> **The data**:

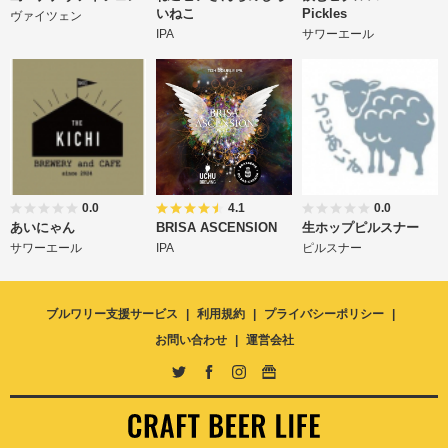
いねこ
Pickles
ヴァイツェン
IPA
サワーエール
0.0
4.1
0.0
あいにゃん
BRISA ASCENSION
生ホップピルスナー
サワーエール
IPA
ピルスナー
ブルワリー支援サービス
利用規約
プライバシーポリシー
お問い合わせ
運営会社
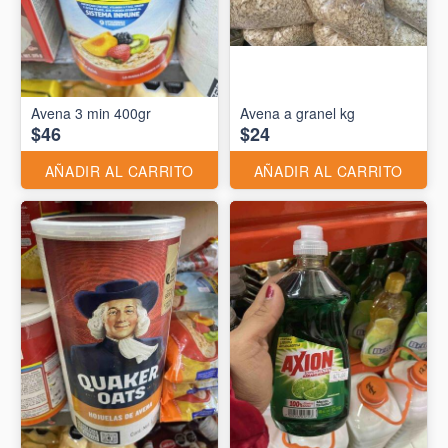
Avena 3 min 400gr
Avena a granel kg
$46
$24
AÑADIR AL CARRITO
AÑADIR AL CARRITO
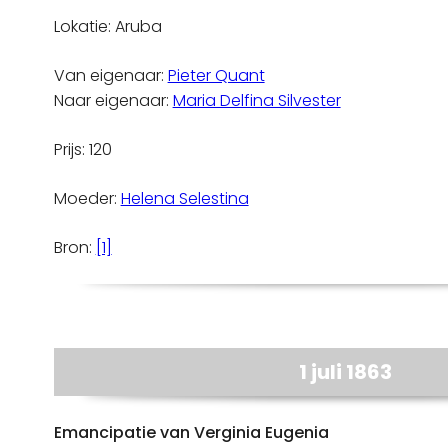
Lokatie: Aruba
Van eigenaar:
Pieter Quant
Naar eigenaar:
Maria Delfina Silvester
Prijs: 120
Moeder:
Helena Selestina
Bron:
[1]
1 juli 1863
Emancipatie van Verginia Eugenia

> **Task brief**:
What is needed is an exact copy of the data, without any pictures.

> **Result below**:
いねこ
Pickles
ヴァイツェン
IPA
サワーエール
0.0
4.1
0.0
あいにゃん
BRISA ASCENSION
生ホップピルスナー
サワーエール
IPA
ピルスナー
ブルワリー支援サービス
利用規約
プライバシーポリシー
お問い合わせ
運営会社
Avena 3 min 400gr
Avena a granel kg
$46
$24
AÑADIR AL CARRITO
AÑADIR AL CARRITO
Lokatie: Aruba
Van eigenaar:
Pieter Quant
Naar eigenaar:
Maria Delfina Silvester
Prijs: 120
Moeder:
Helena Selestina
Bron:
[1]
1 juli 1863
Emancipatie van Verginia Eugenia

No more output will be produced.